At this stage we are focusing on developing the models to improve on quality and form part of the input for Alpha stage to prove the model in the field.

The model will connect multiple systems: i) Adult Social Care and ii) Housing Manage Systems in Waltham Forest and together with London Borough of Hackney we plan to create APIs so that the underlying data model can be reused. The success will be that Hackney can reuse the model with minimal effort and recreate similar results.
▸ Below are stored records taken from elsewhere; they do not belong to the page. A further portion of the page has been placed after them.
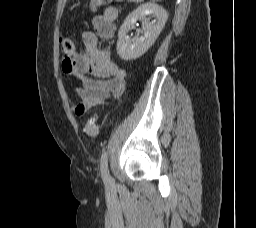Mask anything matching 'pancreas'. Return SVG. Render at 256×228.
I'll list each match as a JSON object with an SVG mask.
<instances>
[{"instance_id":"obj_1","label":"pancreas","mask_w":256,"mask_h":228,"mask_svg":"<svg viewBox=\"0 0 256 228\" xmlns=\"http://www.w3.org/2000/svg\"><path fill=\"white\" fill-rule=\"evenodd\" d=\"M128 2H136V3H139V2H141V1H143V0H127Z\"/></svg>"}]
</instances>
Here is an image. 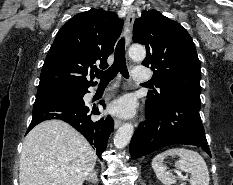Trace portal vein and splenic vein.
Listing matches in <instances>:
<instances>
[{
  "label": "portal vein and splenic vein",
  "instance_id": "obj_1",
  "mask_svg": "<svg viewBox=\"0 0 233 185\" xmlns=\"http://www.w3.org/2000/svg\"><path fill=\"white\" fill-rule=\"evenodd\" d=\"M180 178H183V175L179 171H175Z\"/></svg>",
  "mask_w": 233,
  "mask_h": 185
}]
</instances>
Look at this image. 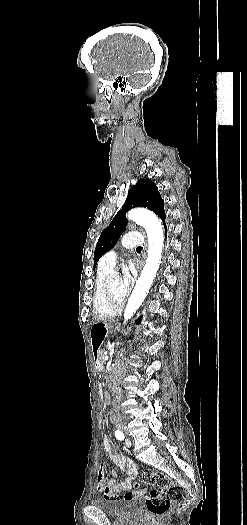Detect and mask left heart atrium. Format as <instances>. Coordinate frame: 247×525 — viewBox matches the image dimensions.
Masks as SVG:
<instances>
[{
  "mask_svg": "<svg viewBox=\"0 0 247 525\" xmlns=\"http://www.w3.org/2000/svg\"><path fill=\"white\" fill-rule=\"evenodd\" d=\"M130 259L135 262L136 261V255H131ZM133 271L134 269H124L123 270V277L120 281L118 291H117V297L119 299H123L125 296L128 295V293L131 290V287L133 285Z\"/></svg>",
  "mask_w": 247,
  "mask_h": 525,
  "instance_id": "left-heart-atrium-1",
  "label": "left heart atrium"
}]
</instances>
This approach will help refine and demonstrate the reusable components.

The outputs for the project include

  1. A business case describing the overall cost, benefits and savings for the providing predictive models across social care and housing.
  2. A report describing the model and showing the potential for this approach. This will include the results as well project conclusions.
  3. A series of real time dynamic dashboards for use in the field on tablets and hybrid devices for Social Workers and Housing Officers.
  4. A re-useable model ready for use in the Alpha project .

The users for the project are social workers and housing officers who work face to face with residents across the borough. They will critical in defining the dashboards as well as refining the predictive and machine learning algorithm to improve outcomes.

The current pilot phase was developed using AWS credits. We have received no additional funding at this point.